Nate became aware that Haley must have watched, because behind him he could hear her sobbing.
21
At the same time, 360 miles to the east, Marybeth Pickett left her counter at the library, walked back behind the new acquisitions display to the business office, and picked up the hand microphone and made an announcement: “The library will close in ten minutes.”
As she cradled the mic, her own voice echoed through the near-empty building and sounded severe and tinny. The acoustics in the old building were awful. To complete the protocol for closing the building, she doused the lights and quickly turned them back on so patrons who were wrapped up in whatever they were doing — or wearing earbuds — would get the word. It was 8:50 p.m.
She didn’t like closing the building at night and wished she hadn’t made a deal with the other senior librarian to switch shifts. Part of the negotiations for coming back to work was her insistence that her shift conclude by three so she could be home when the girls got out of school. But once a month or so, she traded shifts for the sole reason of maintaining a good working relationship with her colleagues.

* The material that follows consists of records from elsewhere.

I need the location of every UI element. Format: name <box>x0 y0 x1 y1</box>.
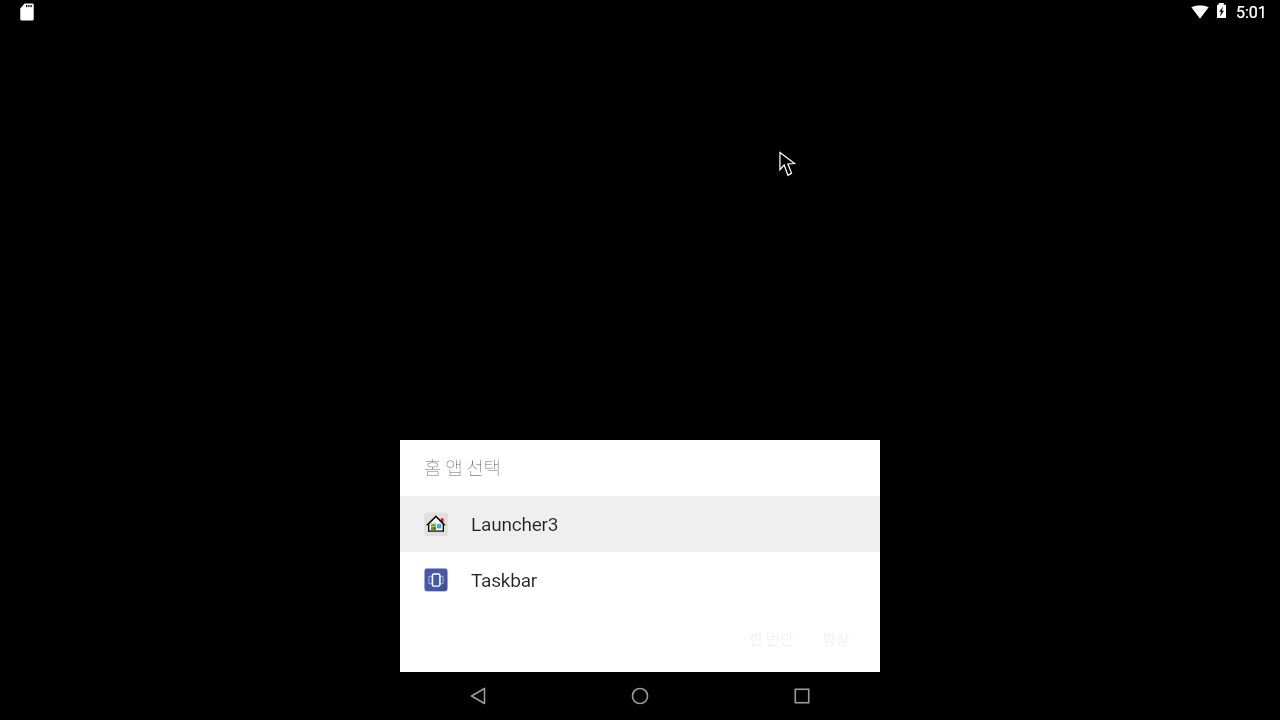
button[interactable]: Taskbar <box>400 552 880 608</box>
button[interactable]: Recents <box>772 672 832 720</box>
staticText: 한 번만 <box>749 628 794 650</box>
button[interactable]: 한 번만 <box>737 621 806 657</box>
button[interactable]: Home <box>610 672 670 720</box>
staticText: Launcher3 <box>471 513 559 535</box>
button[interactable]: Launcher3 <box>400 496 880 552</box>
staticText: 홈 앱 선택 <box>424 453 501 481</box>
staticText: Taskbar <box>471 569 538 591</box>
staticText: 항상 <box>822 628 850 650</box>
button[interactable]: Back <box>448 672 508 720</box>
staticText: 5:01 <box>1236 3 1267 22</box>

Both Lucy and April were at home — they’d sent texts asking if they could heat up some frozen pizza — and Joe was still out in the field and hadn’t communicated his whereabouts or when he’d be getting back to their house on Bighorn Road. She was anxious to hear from him how the multiple investigations were going. Three homicides and three missing-persons cases within the span of a week had unnerved every local she’d talked with. Things like that didn’t happen here, she knew, and never all at once. Although someone driving through the town of Saddlestring would see a sleepy community hugging the banks of the Twelve Sleep River as winter approached, they would have no idea that the people who lived there were filled with anxiety and it felt on the streets and in the shops like the wheels were coming off the place. The weekly Saddlestring Roundup had a story in it just that day featuring residents who said they were openly carrying weapons and locking their doors at night for the first time in their lives.